▶ [Problem statement] Starting at the line that contains "Intégrations", return every line through the end of the entries below, exactly and with nothing else.

(Records contained in a dataset)
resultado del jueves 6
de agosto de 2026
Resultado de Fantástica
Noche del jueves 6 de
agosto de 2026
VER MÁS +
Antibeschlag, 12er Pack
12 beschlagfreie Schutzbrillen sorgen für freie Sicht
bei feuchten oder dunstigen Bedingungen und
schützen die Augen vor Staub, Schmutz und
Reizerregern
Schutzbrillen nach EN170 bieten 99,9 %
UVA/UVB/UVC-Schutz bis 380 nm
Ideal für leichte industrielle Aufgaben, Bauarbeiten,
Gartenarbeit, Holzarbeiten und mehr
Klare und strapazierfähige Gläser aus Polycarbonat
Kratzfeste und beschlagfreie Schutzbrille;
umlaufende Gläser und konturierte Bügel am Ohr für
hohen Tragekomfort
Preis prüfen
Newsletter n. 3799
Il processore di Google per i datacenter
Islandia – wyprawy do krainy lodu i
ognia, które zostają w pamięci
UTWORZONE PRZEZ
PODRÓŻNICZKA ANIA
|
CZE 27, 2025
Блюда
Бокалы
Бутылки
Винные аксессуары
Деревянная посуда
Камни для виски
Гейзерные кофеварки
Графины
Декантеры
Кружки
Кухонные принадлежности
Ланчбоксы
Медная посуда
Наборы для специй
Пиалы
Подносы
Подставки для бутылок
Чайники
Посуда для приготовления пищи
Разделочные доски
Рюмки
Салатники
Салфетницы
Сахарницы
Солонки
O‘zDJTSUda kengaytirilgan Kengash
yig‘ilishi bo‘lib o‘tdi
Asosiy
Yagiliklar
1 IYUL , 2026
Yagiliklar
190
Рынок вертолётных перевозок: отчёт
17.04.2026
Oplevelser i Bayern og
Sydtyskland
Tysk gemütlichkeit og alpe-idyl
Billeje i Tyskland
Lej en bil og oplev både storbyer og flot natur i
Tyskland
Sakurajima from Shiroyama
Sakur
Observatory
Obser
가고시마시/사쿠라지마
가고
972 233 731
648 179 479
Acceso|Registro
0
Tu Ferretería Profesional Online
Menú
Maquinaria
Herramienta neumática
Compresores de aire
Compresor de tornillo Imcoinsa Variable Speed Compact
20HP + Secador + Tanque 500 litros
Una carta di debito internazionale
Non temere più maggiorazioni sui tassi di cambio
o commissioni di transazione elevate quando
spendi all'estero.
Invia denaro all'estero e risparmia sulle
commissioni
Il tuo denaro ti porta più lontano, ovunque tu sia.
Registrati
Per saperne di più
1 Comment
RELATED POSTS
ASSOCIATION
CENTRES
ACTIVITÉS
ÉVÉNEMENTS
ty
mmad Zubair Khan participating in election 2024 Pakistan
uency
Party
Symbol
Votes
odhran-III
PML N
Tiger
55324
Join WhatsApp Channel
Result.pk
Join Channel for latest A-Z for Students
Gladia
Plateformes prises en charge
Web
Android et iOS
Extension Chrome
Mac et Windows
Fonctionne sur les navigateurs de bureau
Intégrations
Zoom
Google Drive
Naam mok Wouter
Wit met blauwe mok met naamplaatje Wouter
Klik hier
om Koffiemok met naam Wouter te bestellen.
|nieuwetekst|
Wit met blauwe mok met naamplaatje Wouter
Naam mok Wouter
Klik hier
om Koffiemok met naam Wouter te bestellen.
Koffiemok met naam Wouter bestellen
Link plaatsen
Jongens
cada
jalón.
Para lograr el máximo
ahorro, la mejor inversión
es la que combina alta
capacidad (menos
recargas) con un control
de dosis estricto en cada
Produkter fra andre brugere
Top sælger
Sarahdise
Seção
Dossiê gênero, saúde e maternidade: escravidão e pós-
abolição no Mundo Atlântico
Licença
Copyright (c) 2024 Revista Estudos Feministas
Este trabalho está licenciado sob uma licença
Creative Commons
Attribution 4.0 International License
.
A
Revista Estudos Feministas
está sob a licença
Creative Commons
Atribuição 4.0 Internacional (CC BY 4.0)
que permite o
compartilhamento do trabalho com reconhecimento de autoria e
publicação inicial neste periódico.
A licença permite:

▶ [Exercise solution]
Intégrations
Zoom
Google Drive
Naam mok Wouter
Wit met blauwe mok met naamplaatje Wouter
Klik hier
om Koffiemok met naam Wouter te bestellen.
|nieuwetekst|
Wit met blauwe mok met naamplaatje Wouter
Naam mok Wouter
Klik hier
om Koffiemok met naam Wouter te bestellen.
Koffiemok met naam Wouter bestellen
Link plaatsen
Jongens
cada
jalón.
Para lograr el máximo
ahorro, la mejor inversión
es la que combina alta
capacidad (menos
recargas) con un control
de dosis estricto en cada
Produkter fra andre brugere
Top sælger
Sarahdise
Seção
Dossiê gênero, saúde e maternidade: escravidão e pós-
abolição no Mundo Atlântico
Licença
Copyright (c) 2024 Revista Estudos Feministas
Este trabalho está licenciado sob uma licença
Creative Commons
Attribution 4.0 International License
.
A
Revista Estudos Feministas
está sob a licença
Creative Commons
Atribuição 4.0 Internacional (CC BY 4.0)
que permite o
compartilhamento do trabalho com reconhecimento de autoria e
publicação inicial neste periódico.
A licença permite:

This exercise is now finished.